== Segment start ==

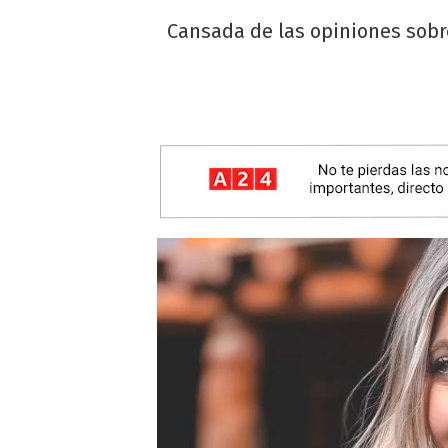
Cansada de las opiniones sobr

== Segment end ==
== Segment start ==

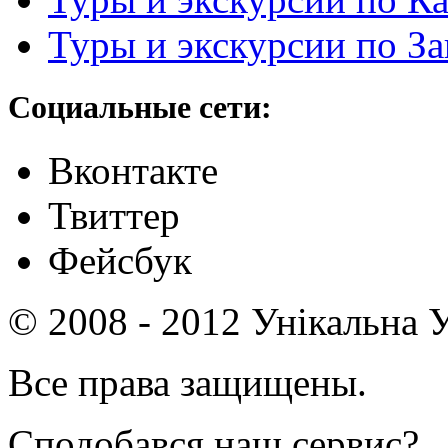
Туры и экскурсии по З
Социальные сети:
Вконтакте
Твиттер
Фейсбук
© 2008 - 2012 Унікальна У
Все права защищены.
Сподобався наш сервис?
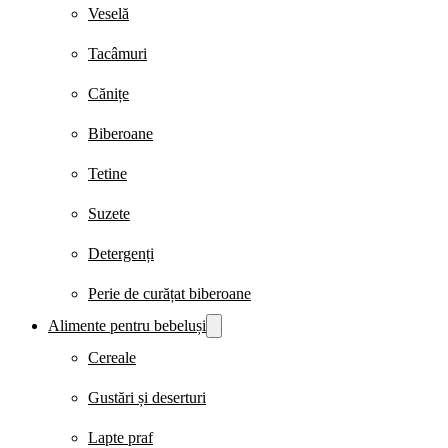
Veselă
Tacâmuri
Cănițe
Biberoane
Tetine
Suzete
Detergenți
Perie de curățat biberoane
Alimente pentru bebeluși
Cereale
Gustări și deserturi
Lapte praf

== Segment end ==
== Segment start ==

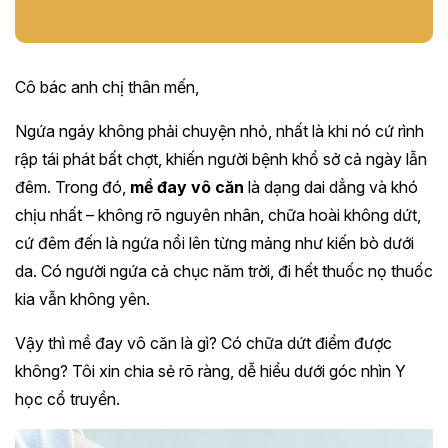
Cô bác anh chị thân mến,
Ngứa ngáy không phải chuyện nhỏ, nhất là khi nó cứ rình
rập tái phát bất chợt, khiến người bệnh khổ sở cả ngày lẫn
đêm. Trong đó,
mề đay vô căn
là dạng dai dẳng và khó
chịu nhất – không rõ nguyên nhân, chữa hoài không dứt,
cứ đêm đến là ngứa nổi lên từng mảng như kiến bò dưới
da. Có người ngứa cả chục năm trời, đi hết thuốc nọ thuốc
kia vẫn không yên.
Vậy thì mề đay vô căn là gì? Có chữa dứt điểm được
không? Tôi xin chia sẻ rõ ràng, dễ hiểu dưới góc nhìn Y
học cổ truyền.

== Segment end ==

WHAT YOU NEED TO DO: Could you restate word for word the lines above from the one containing "không? Tôi xin" through the one containing "học cổ truyền.", both included, and nothing else?

TASK RESPONSE:
không? Tôi xin chia sẻ rõ ràng, dễ hiểu dưới góc nhìn Y
học cổ truyền.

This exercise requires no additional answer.